NOW IS THE HOUR
Third excerpt

Low gold sun driving the load home, in first gear down the arc of the bow of the reservation.  Between the two gates, on the longest stretch of open flat land between the field and the feedlot, Flaco is driving too fast.  We always drive too fast when we can, especially between the two gates. And this late afternoon, my birthday, it is the last load of the week. Saturday night and Sunday and no hay to haul are ahead of us. I am sitting in the middle between Flaco and Acho.  Flaco’s hat is off and the wind from the open window is blowing his wet hair. Acho isn’t wearing his shirt and the sun is gold on his skin.  Flaco shifts from third gear to fourth gear, and when the gear shift goes into fourth, Flaco’s hand comes down.  I doubt if Flaco even knows he’s touched me.  The little square inch of skin on my right leg below the knee.  Everything gets slow and I feel the scared place inside me that I don’t know is scared until it stops feeling scared, and when the scared feeling stops I get a big full feeling in my chest and I love God so much right then.  Our smell, sweat and hay and dust and the smell of the cab, gasoline, oil, exhaust fumes, cigarettes, mossy canal water, roaring down the road in a beat up old truck. Me in the middle, Flaco and Acho and I, skin to skin to skin, my skin almost as dark as their skin. Just the three of us, close, riding in the truck, the wind blowing through.  The way we are smiling we all know.  This is a moment in our lives.
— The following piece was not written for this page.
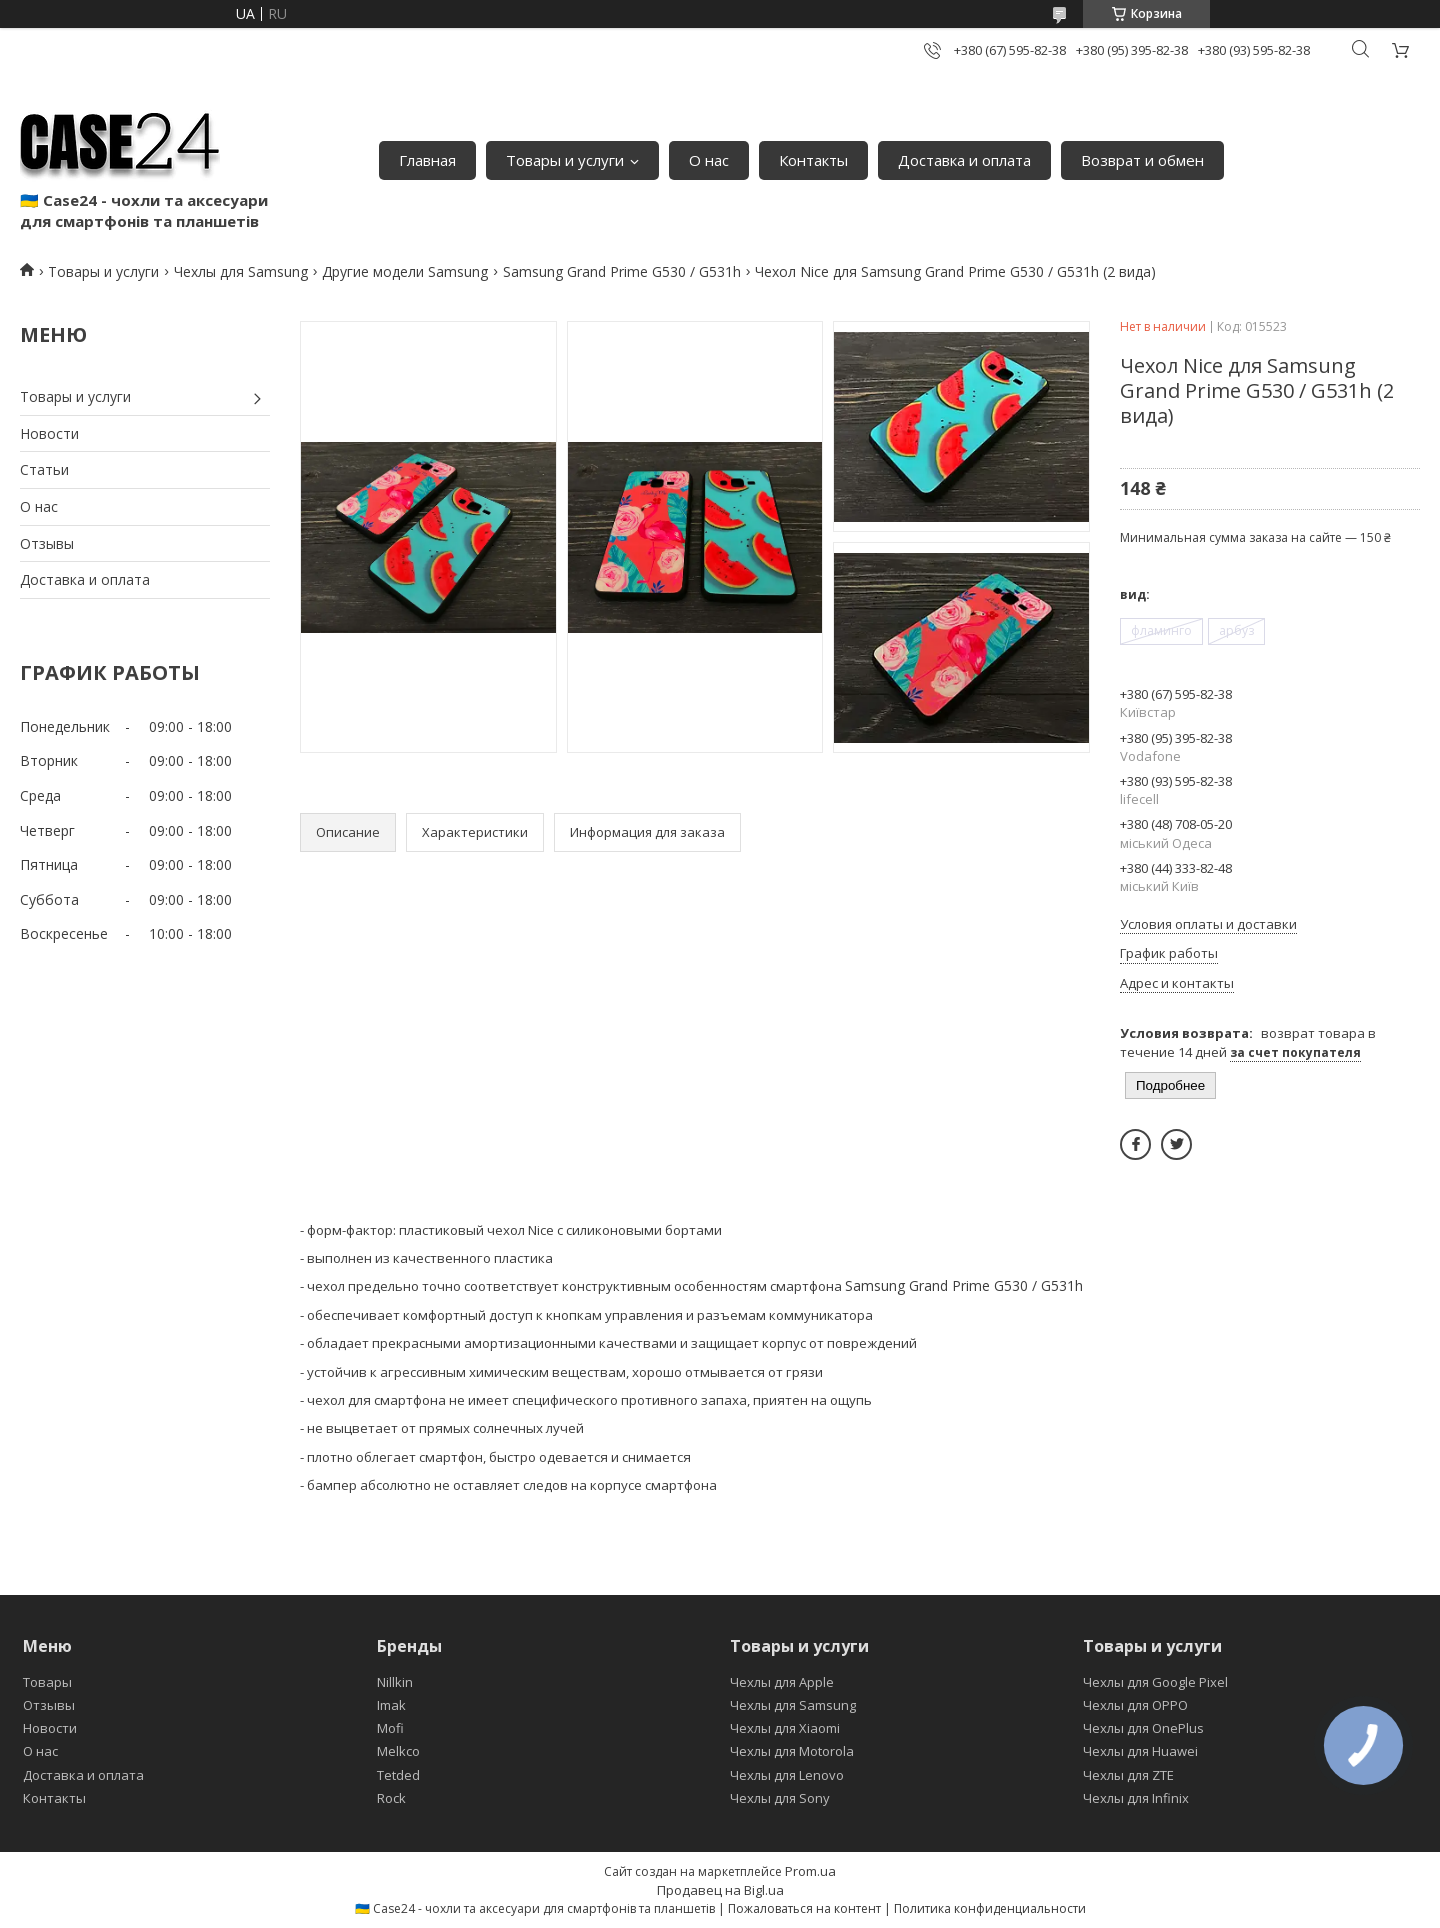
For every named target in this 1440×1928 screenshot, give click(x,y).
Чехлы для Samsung (241, 271)
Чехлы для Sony (780, 1798)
Flaco takes a drag on the cigarette.  Acho closes his eyes, stretches his neck.  My exhale settles my body deep into the seat as if the seat is the only thing that holds me up. Each of us knows, and we know that we know and without a word we bless the moment.

            And now, a year later even more, that moment is still with me, riding on my breath, in the pulse of blood, the deepened life line in the palm of my hand.  What I have come to know as true. Moments of gesture.  To know what it is to love.